- _Your assignment_
Only text lines belong in the answer: the lines from the first one in the records through the line with "মুক্তিযুদ্ধ কর্নার", copied exactly.

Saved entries
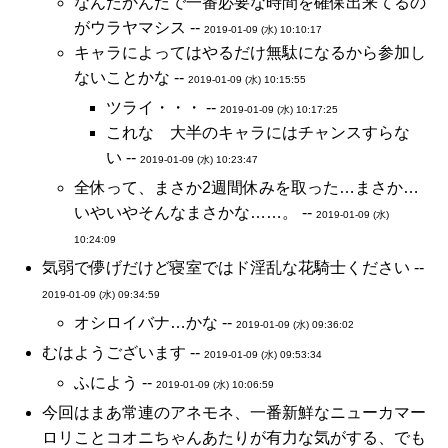
なんだかんだで一番必要な時間を確保出来てるの
がウラヤマシス --
2019-01-09 (水) 10:10:17
キャラによってはやるだけ無駄になるから参加し
ないことかな --
2019-01-09 (水) 10:15:55
ツライ・・・ --
2019-01-09 (水) 10:17:25
これな 大半のキャラにはチャンスすらな
い --
2019-01-09 (水) 10:23:47
全休って、まさか2週間休みを取った…まさか…
いやいやそんなまさかな……。 --
2019-01-09 (水)
10:24:09
気弱で儚げだけど寝室ではド淫乱な花騎士ください --
2019-01-09 (水) 09:34:59
オシロイバナ…かな --
2019-01-09 (水) 09:36:02
むはようございます --
2019-01-09 (水) 09:53:34
ふによう --
2019-01-09 (水) 10:06:59
今回はまあ常連のアネモネ、一番新鮮なニューカマー
ロリことコオニちゃんあたりが有力な気がする、でも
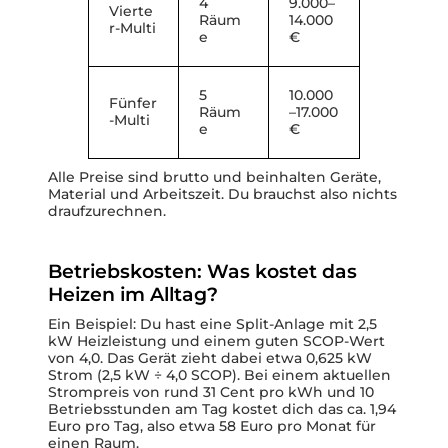
4
9.000–
Vierte
Räum
14.000
r-Multi
e
€
5
10.000
Fünfer
Räum
–17.000
-Multi
e
€
Alle Preise sind brutto und beinhalten Geräte,
Material und Arbeitszeit. Du brauchst also nichts
draufzurechnen.
Betriebskosten: Was kostet das
Heizen im Alltag?
Ein Beispiel: Du hast eine Split-Anlage mit 2,5
kW Heizleistung und einem guten SCOP-Wert
von 4,0. Das Gerät zieht dabei etwa 0,625 kW
Strom (2,5 kW ÷ 4,0 SCOP). Bei einem aktuellen
Strompreis von rund 31 Cent pro kWh und 10
Betriebsstunden am Tag kostet dich das ca. 1,94
Euro pro Tag, also etwa 58 Euro pro Monat für
einen Raum.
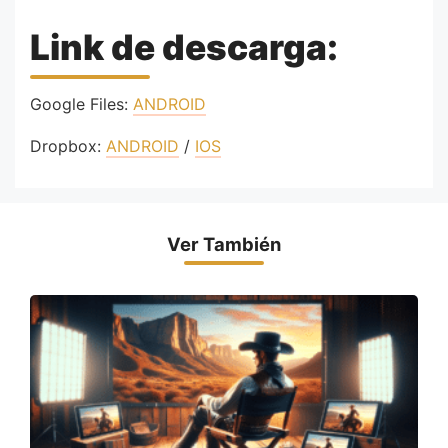
Link de descarga:
Google Files:
ANDROID
Dropbox:
ANDROID
/
IOS
Ver También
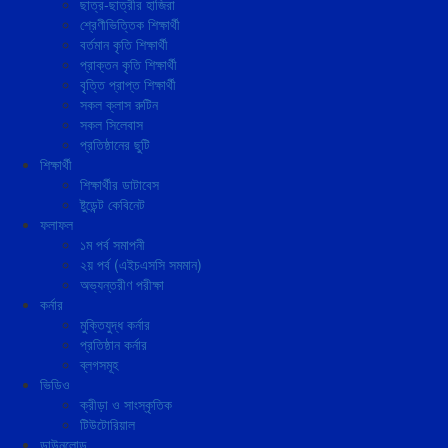
ছাত্র-ছাত্রীর হাজিরা
শ্রেণীভিত্তিক শিক্ষার্থী
বর্তমান কৃতি শিক্ষার্থী
প্রাক্তন কৃতি শিক্ষার্থী
বৃত্তি প্রাপ্ত শিক্ষার্থী
সকল ক্লাস রুটিন
সকল সিলেবাস
প্রতিষ্ঠানের ছুটি
শিক্ষার্থী
শিক্ষার্থীর ডাটাবেস
ষ্টুডেন্ট কেবিনেট
ফলাফল
১ম পর্ব সমাপনী
২য় পর্ব (এইচএসসি সমমান)
অভ্যন্তরীণ পরীক্ষা
কর্নার
মুক্তিযুদ্ধ কর্নার
প্রতিষ্ঠান কর্নার
ব্লগসমূহ
ভিডিও
ক্রীড়া ও সাংস্কৃতিক
টিউটোরিয়াল
ডাউনলোড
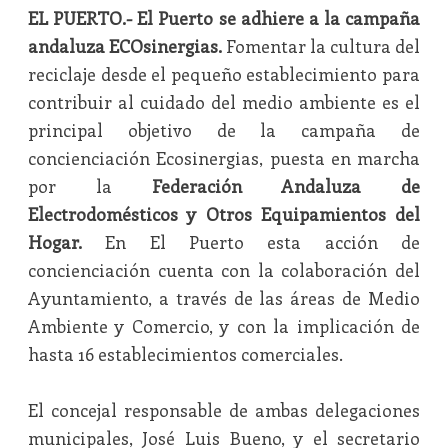
EL PUERTO.- El Puerto se adhiere a la campaña
andaluza ECOsinergias.
Fomentar la cultura del
reciclaje desde el pequeño establecimiento para
contribuir al cuidado del medio ambiente es el
principal objetivo de la campaña de
concienciación Ecosinergias, puesta en marcha
por la
Federación Andaluza de
Electrodomésticos y Otros Equipamientos del
Hogar.
En El Puerto esta acción de
concienciación cuenta con la colaboración del
Ayuntamiento, a través de las áreas de Medio
Ambiente y Comercio, y con la implicación de
hasta 16 establecimientos comerciales.
El concejal responsable de ambas delegaciones
municipales, José Luis Bueno, y el secretario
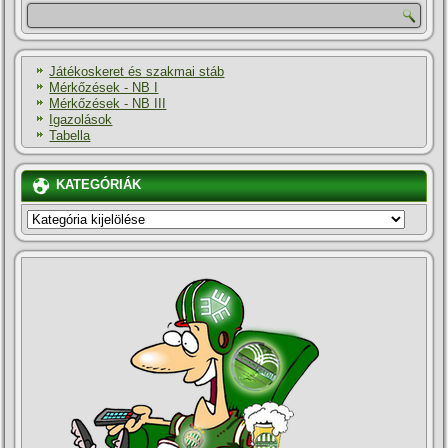
Játékoskeret és szakmai stáb
Mérkőzések - NB I
Mérkőzések - NB III
Igazolások
Tabella
KATEGÓRIÁK
KATEGÓRIÁK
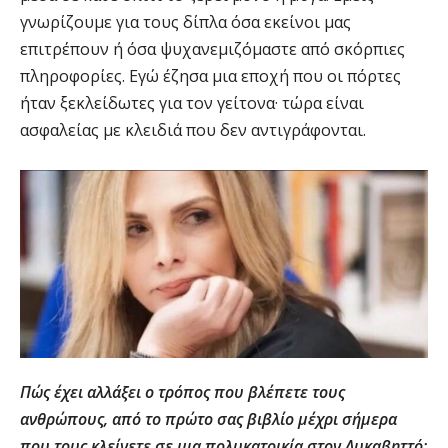
γνωρίζουμε για τους δίπλα όσα εκείνοι μας
επιτρέπουν ή όσα ψυχανεμιζόμαστε από σκόρπιες
πληροφορίες. Εγώ έζησα μια εποχή που οι πόρτες
ήταν ξεκλείδωτες για τον γείτονα· τώρα είναι
ασφαλείας με κλειδιά που δεν αντιγράφονται.
Πώς έχει αλλάξει ο τρόπος που βλέπετε τους
ανθρώπους, από το πρώτο σας βιβλίο μέχρι σήμερα
που τους κλείνετε σε μια πολυκατοικία στον Λυκαβηττό;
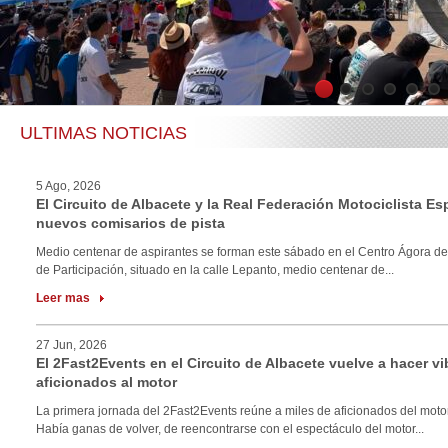
1
2
3
4
5
6
ULTIMAS NOTICIAS
5 Ago, 2026
El Circuito de Albacete y la Real Federación Motociclista E
nuevos comisarios de pista
Medio centenar de aspirantes se forman este sábado en el Centro Ágora de
de Participación, situado en la calle Lepanto, medio centenar de...
Leer mas
27 Jun, 2026
El 2Fast2Events en el Circuito de Albacete vuelve a hacer vi
aficionados al motor
La primera jornada del 2Fast2Events reúne a miles de aficionados del motor
Había ganas de volver, de reencontrarse con el espectáculo del motor...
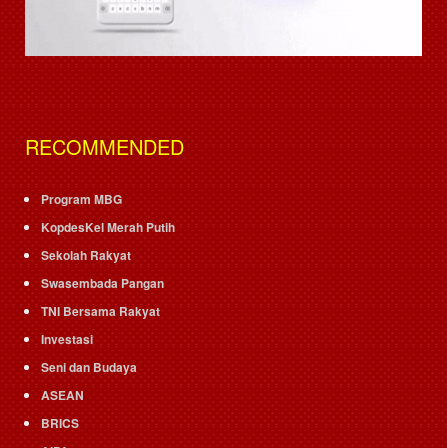
RECOMMENDED
Program MBG
KopdesKel Merah Putih
Sekolah Rakyat
Swasembada Pangan
TNI Bersama Rakyat
Investasi
Seni dan Budaya
ASEAN
BRICS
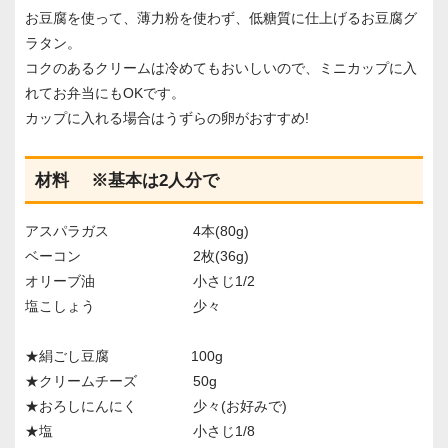
お豆腐を使って、薄力粉を使わず、低糖質に仕上げるお豆腐グ
ラタン。
コクのあるクリームは冷めてもおいしいので、ミニカップに入
れてお弁当にもOKです。
カップに入れる場合はうずらの卵がおすすめ!
材料 ※基本は2人分で
アスパラガス 4本(80g)
ベーコン 2枚(36g)
オリーブ油 小さじ1/2
塩こしょう 少々
★絹ごし豆腐 100g
★クリームチーズ 50g
★おろしにんにく 少々(お好みで)
★塩 小さじ1/8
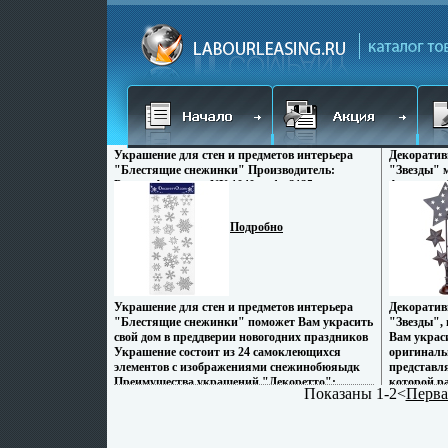
Украшение для стен и предметов интерьера
Декоратив
"Блестящие снежинки" Производитель:
"Звезды" 
Россия Артикул: NY 1040 инфо 2135o.
Артикул: 1
Подробно
Украшение для стен и предметов интерьера
Декоратив
"Блестящие снежинки" поможет Вам украсить
"Звезды",
свой дом в преддверии новогодних праздников
Вам украс
Украшение состоит из 24 самоклеющихся
оригиналь
элементов с изображениями снежинобюяыдк
представля
Преимущества украшений "Декоретто":
которой р
Показаны 1-2<
Перва
изготовлены из экологически безопасной
прутиках 
самоклеющейся пленки с водоотталкивающей
вырезанны
поверхностью; быстро и легко наклеиваются
звездочек,
на обои, крашеные стены, дерево,
подставка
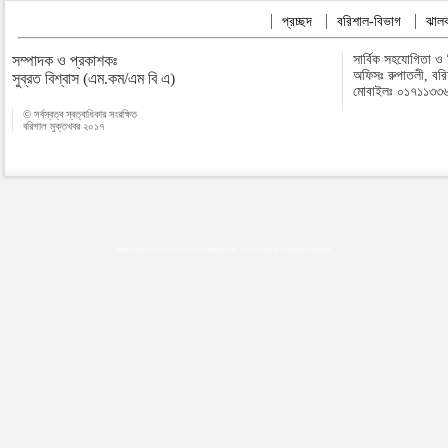
প্রচ্ছদ
বরিশাল-বিভাগ
ঝালক
সম্পাদক ও প্রকাশকঃ
সার্বিক সহযোগিতা ও
অফিসঃ রুপাতলী, বর
সুব্রত বিশ্বাস (এম.কম/এম বি এ)
মোবাইলঃ ০১৭১১৩৩
© সর্বস্বত্ব স্বত্বাধিকার সংরক্ষিত
বরিশাল মুক্তখবর ২০১৭
Map plugins by Md Saiful Islam
|
Android zone
|
Acutreatment
|
Lineman Training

- _The completed task_
なんだかんだで一番必要な時間を確保出来てるの
がウラヤマシス --
2019-01-09 (水) 10:10:17
キャラによってはやるだけ無駄になるから参加し
ないことかな --
2019-01-09 (水) 10:15:55
ツライ・・・ --
2019-01-09 (水) 10:17:25
これな 大半のキャラにはチャンスすらな
い --
2019-01-09 (水) 10:23:47
全休って、まさか2週間休みを取った…まさか…
いやいやそんなまさかな……。 --
2019-01-09 (水)
10:24:09
気弱で儚げだけど寝室ではド淫乱な花騎士ください --
2019-01-09 (水) 09:34:59
オシロイバナ…かな --
2019-01-09 (水) 09:36:02
むはようございます --
2019-01-09 (水) 09:53:34
ふによう --
2019-01-09 (水) 10:06:59
今回はまあ常連のアネモネ、一番新鮮なニューカマー
ロリことコオニちゃんあたりが有力な気がする、でも
4
9.000–
Vierte
Räum
14.000
r-Multi
e
€
5
10.000
Fünfer
Räum
–17.000
-Multi
e
€
Alle Preise sind brutto und beinhalten Geräte,
Material und Arbeitszeit. Du brauchst also nichts
draufzurechnen.
Betriebskosten: Was kostet das
Heizen im Alltag?
Ein Beispiel: Du hast eine Split-Anlage mit 2,5
kW Heizleistung und einem guten SCOP-Wert
von 4,0. Das Gerät zieht dabei etwa 0,625 kW
Strom (2,5 kW ÷ 4,0 SCOP). Bei einem aktuellen
Strompreis von rund 31 Cent pro kWh und 10
Betriebsstunden am Tag kostet dich das ca. 1,94
Euro pro Tag, also etwa 58 Euro pro Monat für
einen Raum.
Link de descarga:
Google Files:
ANDROID
Dropbox:
ANDROID
/
IOS
Ver También
ছাত্র-ছাত্রীর হাজিরা
শ্রেণীভিত্তিক শিক্ষার্থী
বর্তমান কৃতি শিক্ষার্থী
প্রাক্তন কৃতি শিক্ষার্থী
বৃত্তি প্রাপ্ত শিক্ষার্থী
সকল ক্লাস রুটিন
সকল সিলেবাস
প্রতিষ্ঠানের ছুটি
শিক্ষার্থী
শিক্ষার্থীর ডাটাবেস
ষ্টুডেন্ট কেবিনেট
ফলাফল
১ম পর্ব সমাপনী
২য় পর্ব (এইচএসসি সমমান)
অভ্যন্তরীণ পরীক্ষা
কর্নার
মুক্তিযুদ্ধ কর্নার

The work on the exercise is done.